Scatterplots Regression¶
Explanatory & Response Variables¶
Bivariate Data¶
- Data that has been collected of two different quantitative variables
Explanatory & Response Variables¶
Explanatory Variables:
- An explanatory variable is the variable in a set of bivariate data that can be used to predict/explain a response or effect, also referred as independent variables
- On a scatter plot, the explanoatory variable is meausred along the horizontal x-axis
Response Variables:
- The variable in a set of bivariate data whose values are explained by changes in explanatory variable, referred to as dependent variables
Association & Correlation Coeeficients¶
Association¶
- Direction of an association
- Positive
- Negative
- Forms of an association
- Linear
- Quadratics, Cubics
- Reciprocals
- Exponentials
- Strength of an association
- Strong
- Moderate
- Weak
- Unusual features of a scatterplot
- Clusters
- Outliers
Correlation Coefficients¶
Correlation is a numerical measure of the direction and strength of a linear association between two variables
- Correlation coefficient \(r \in [-1, 1]\)

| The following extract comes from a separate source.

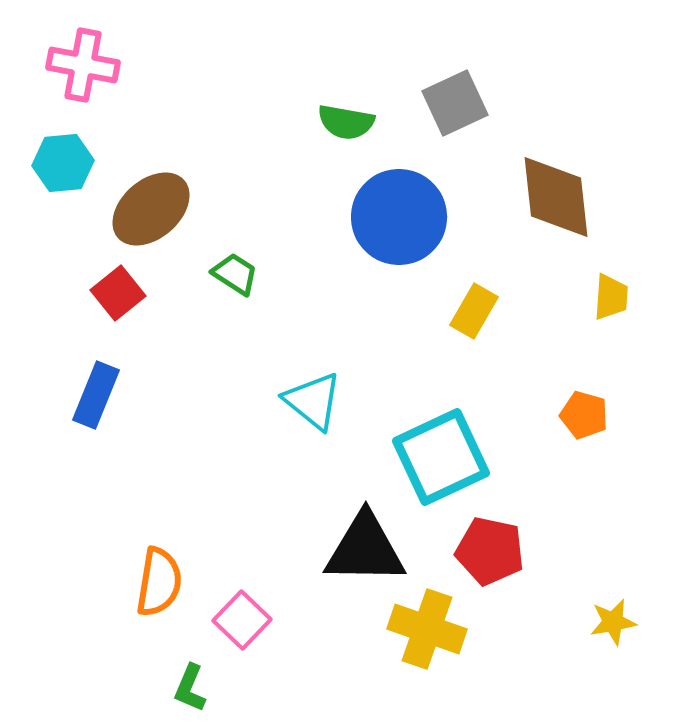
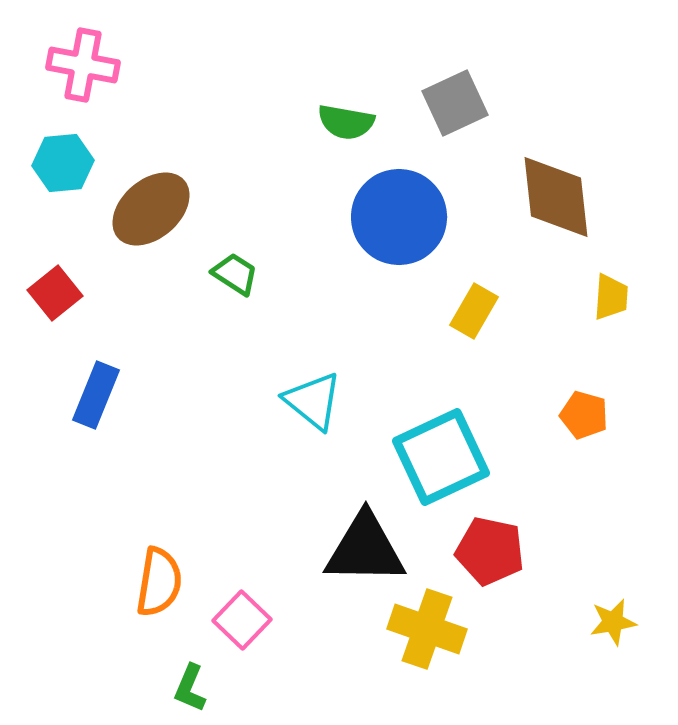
red square: moved 63 px left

- \(r=1 \implies\) a perfect positive linear
- \(r=-1 \implies\) a perfect negative linear
- \(r=0 \implies\) no linear association
- \(r = \dfrac1{n-1} \sum (\dfrac{x_i - \overline{x}}{s_x})(\dfrac{y_i - \overline{y}}{s_y})\)
- standard deviation of x-values, \(s_x = \sqrt{\dfrac{\sum (x_i - \overline{x})^2}{n-1}}\)

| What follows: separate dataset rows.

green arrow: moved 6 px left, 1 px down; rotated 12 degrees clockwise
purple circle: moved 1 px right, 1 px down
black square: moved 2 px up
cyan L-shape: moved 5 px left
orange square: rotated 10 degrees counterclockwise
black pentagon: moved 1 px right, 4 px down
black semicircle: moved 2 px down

- standard deviation of y-values, \(s_y = \sqrt{\dfrac{\sum (y_i - \overline{y})^2}{n-1}}\)
- Correlation does not imply causation
- If two variables appear to correlate, it does not mean that one variable causes changes in the other variable
Interpolation & Extrapolation using Linear Models¶
Interpolation & Extrapolation¶
Interpolation means using a regression line to predict a \(y\)-value from a given \(x\)-value,
where the \(x\)-value lies within the interval of \(x\)-values seen in the data.
- This is seen as a reliable prediction
Extrapolation means using a regression line to predict a \(y\)-value from a given \(x\)-value,
where the \(x\)-value lies outside the interval of \(x\)-values seen in the data.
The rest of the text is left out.